___ Data records
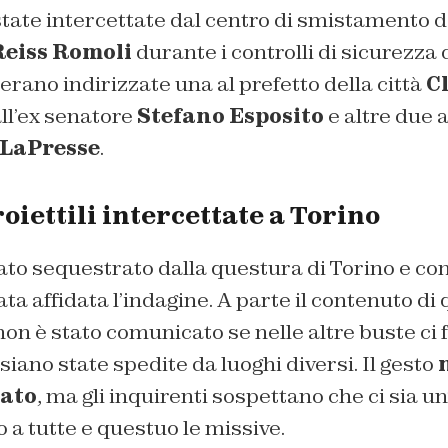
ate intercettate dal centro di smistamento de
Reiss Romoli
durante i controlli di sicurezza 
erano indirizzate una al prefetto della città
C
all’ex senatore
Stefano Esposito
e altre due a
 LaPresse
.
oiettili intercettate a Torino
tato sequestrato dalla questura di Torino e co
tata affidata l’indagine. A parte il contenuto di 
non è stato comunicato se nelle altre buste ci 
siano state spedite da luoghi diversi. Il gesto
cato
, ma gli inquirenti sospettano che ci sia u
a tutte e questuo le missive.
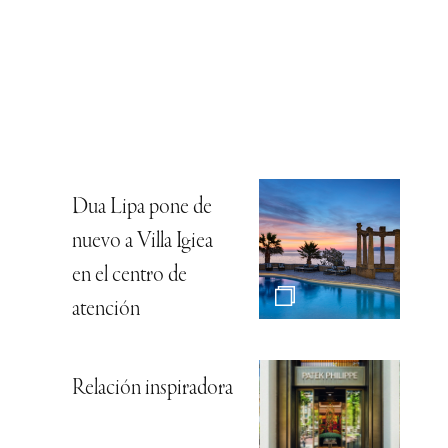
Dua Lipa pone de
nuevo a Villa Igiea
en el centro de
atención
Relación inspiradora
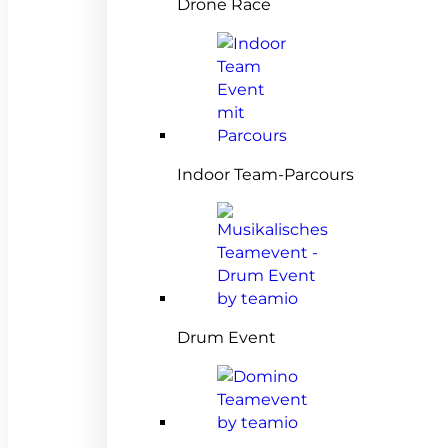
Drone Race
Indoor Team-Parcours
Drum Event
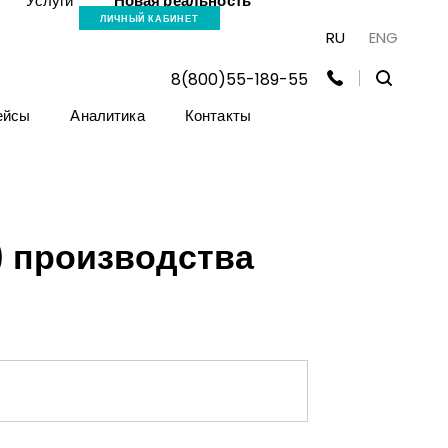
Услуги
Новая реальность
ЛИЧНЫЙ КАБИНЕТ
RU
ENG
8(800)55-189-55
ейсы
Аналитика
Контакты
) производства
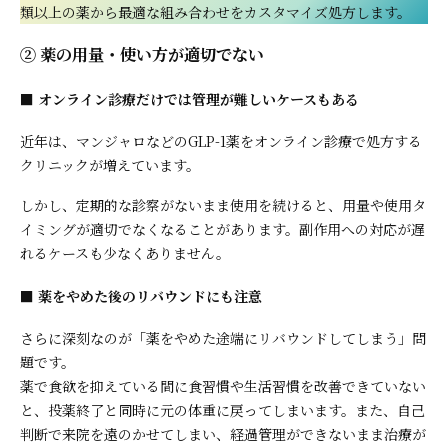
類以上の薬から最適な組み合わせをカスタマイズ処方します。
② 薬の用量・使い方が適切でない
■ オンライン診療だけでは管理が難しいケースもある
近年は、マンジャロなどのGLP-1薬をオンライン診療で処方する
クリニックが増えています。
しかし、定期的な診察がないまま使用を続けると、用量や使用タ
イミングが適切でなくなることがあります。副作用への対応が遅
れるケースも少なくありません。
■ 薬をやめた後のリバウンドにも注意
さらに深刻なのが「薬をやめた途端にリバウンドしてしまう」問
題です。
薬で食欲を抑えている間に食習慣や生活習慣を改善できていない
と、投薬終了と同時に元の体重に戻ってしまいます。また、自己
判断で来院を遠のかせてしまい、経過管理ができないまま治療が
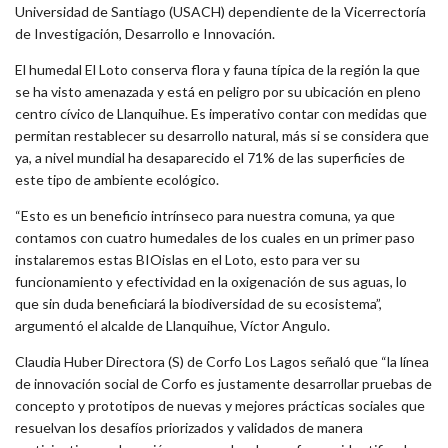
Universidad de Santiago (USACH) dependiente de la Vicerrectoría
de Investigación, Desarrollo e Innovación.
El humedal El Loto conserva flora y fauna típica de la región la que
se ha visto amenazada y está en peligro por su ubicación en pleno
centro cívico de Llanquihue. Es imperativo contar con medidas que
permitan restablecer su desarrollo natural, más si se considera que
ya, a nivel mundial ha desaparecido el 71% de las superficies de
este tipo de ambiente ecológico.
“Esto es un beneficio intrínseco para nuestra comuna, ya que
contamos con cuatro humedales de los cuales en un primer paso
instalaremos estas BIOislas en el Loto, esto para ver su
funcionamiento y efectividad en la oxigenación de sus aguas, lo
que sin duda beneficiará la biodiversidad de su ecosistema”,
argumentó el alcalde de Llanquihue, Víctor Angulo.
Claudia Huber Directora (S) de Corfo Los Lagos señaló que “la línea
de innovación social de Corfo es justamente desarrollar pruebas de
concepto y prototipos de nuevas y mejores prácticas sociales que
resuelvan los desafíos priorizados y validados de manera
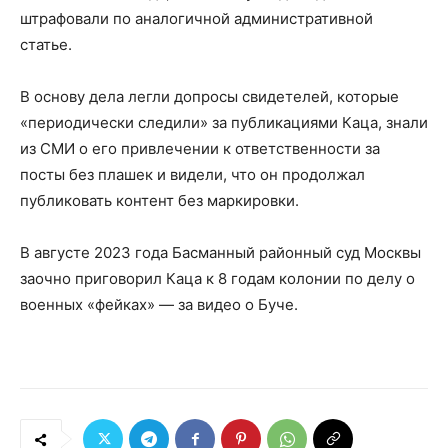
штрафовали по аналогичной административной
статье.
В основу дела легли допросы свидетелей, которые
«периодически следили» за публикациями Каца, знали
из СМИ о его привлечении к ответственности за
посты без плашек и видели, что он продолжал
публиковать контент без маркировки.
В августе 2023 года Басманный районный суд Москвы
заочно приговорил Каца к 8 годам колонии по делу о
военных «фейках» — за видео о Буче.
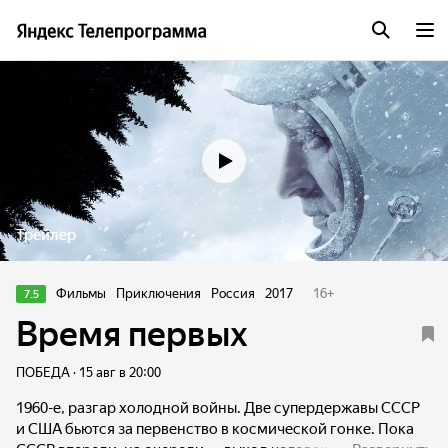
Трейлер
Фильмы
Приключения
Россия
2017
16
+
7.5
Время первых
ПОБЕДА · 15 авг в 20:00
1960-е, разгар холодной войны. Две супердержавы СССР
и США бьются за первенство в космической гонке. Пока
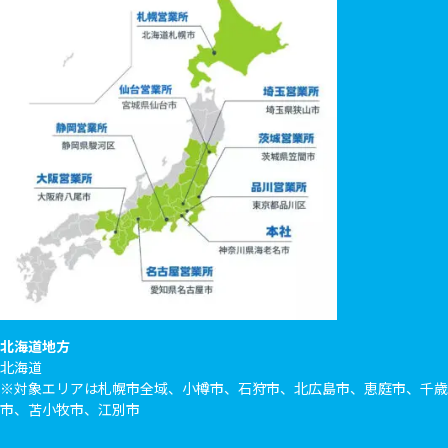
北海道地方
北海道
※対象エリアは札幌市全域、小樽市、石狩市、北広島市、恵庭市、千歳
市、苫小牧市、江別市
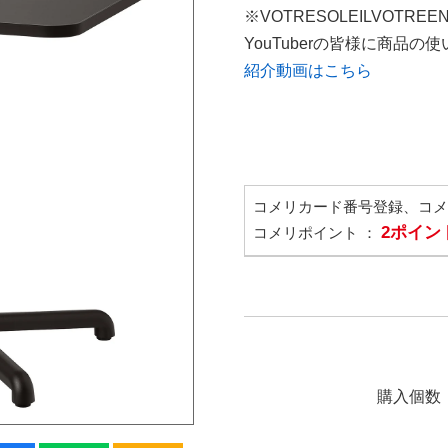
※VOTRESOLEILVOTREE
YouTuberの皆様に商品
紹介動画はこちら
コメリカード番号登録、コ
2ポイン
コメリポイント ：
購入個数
______
§ **What you are asked to do**
Your copy should match the records above word for word, but without images.

§ **Problem solution**
ate intercettate dal centro di smistamento de
Reiss Romoli
durante i controlli di sicurezza 
erano indirizzate una al prefetto della città
C
all’ex senatore
Stefano Esposito
e altre due a
 LaPresse
.
oiettili intercettate a Torino
tato sequestrato dalla questura di Torino e co
tata affidata l’indagine. A parte il contenuto di 
non è stato comunicato se nelle altre buste ci 
siano state spedite da luoghi diversi. Il gesto
cato
, ma gli inquirenti sospettano che ci sia u
a tutte e questuo le missive.
Dua Lipa pone de
nuevo a Villa Igiea
en el centro de
atención
Relación inspiradora
Drone Race
Indoor Team-Parcours
Drum Event
Услуги
Новая реальность
ЛИЧНЫЙ КАБИНЕТ
RU
ENG
8(800)55-189-55
ейсы
Аналитика
Контакты
) производства
類以上の薬から最適な組み合わせをカスタマイズ処方します。
② 薬の用量・使い方が適切でない
■ オンライン診療だけでは管理が難しいケースもある
近年は、マンジャロなどのGLP-1薬をオンライン診療で処方する
クリニックが増えています。
しかし、定期的な診察がないまま使用を続けると、用量や使用タ
イミングが適切でなくなることがあります。副作用への対応が遅
れるケースも少なくありません。
■ 薬をやめた後のリバウンドにも注意
さらに深刻なのが「薬をやめた途端にリバウンドしてしまう」問
題です。
薬で食欲を抑えている間に食習慣や生活習慣を改善できていない
と、投薬終了と同時に元の体重に戻ってしまいます。また、自己
判断で来院を遠のかせてしまい、経過管理ができないまま治療が
Universidad de Santiago (USACH) dependiente de la Vicerrectoría
de Investigación, Desarrollo e Innovación.
El humedal El Loto conserva flora y fauna típica de la región la que
se ha visto amenazada y está en peligro por su ubicación en pleno
centro cívico de Llanquihue. Es imperativo contar con medidas que
permitan restablecer su desarrollo natural, más si se considera que
ya, a nivel mundial ha desaparecido el 71% de las superficies de
este tipo de ambiente ecológico.
“Esto es un beneficio intrínseco para nuestra comuna, ya que
contamos con cuatro humedales de los cuales en un primer paso
instalaremos estas BIOislas en el Loto, esto para ver su
funcionamiento y efectividad en la oxigenación de sus aguas, lo
que sin duda beneficiará la biodiversidad de su ecosistema”,
argumentó el alcalde de Llanquihue, Víctor Angulo.
Claudia Huber Directora (S) de Corfo Los Lagos señaló que “la línea
de innovación social de Corfo es justamente desarrollar pruebas de
concepto y prototipos de nuevas y mejores prácticas sociales que
resuelvan los desafíos priorizados y validados de manera
штрафовали по аналогичной административной
статье.
В основу дела легли допросы свидетелей, которые
«периодически следили» за публикациями Каца, знали
из СМИ о его привлечении к ответственности за
посты без плашек и видели, что он продолжал
публиковать контент без маркировки.
В августе 2023 года Басманный районный суд Москвы
заочно приговорил Каца к 8 годам колонии по делу о
военных «фейках» — за видео о Буче.
Трейлер
Фильмы
Приключения
Россия
2017
16
+
7.5
Время первых
ПОБЕДА · 15 авг в 20:00
1960-е, разгар холодной войны. Две супердержавы СССР
и США бьются за первенство в космической гонке. Пока
北海道地方
北海道
※対象エリアは札幌市全域、小樽市、石狩市、北広島市、恵庭市、千歳
市、苫小牧市、江別市
※VOTRESOLEILVOTREE
YouTuberの皆様に商品
紹介動画はこちら
コメリカード番号登録、コ
2ポイン
コメリポイント ：
購入個数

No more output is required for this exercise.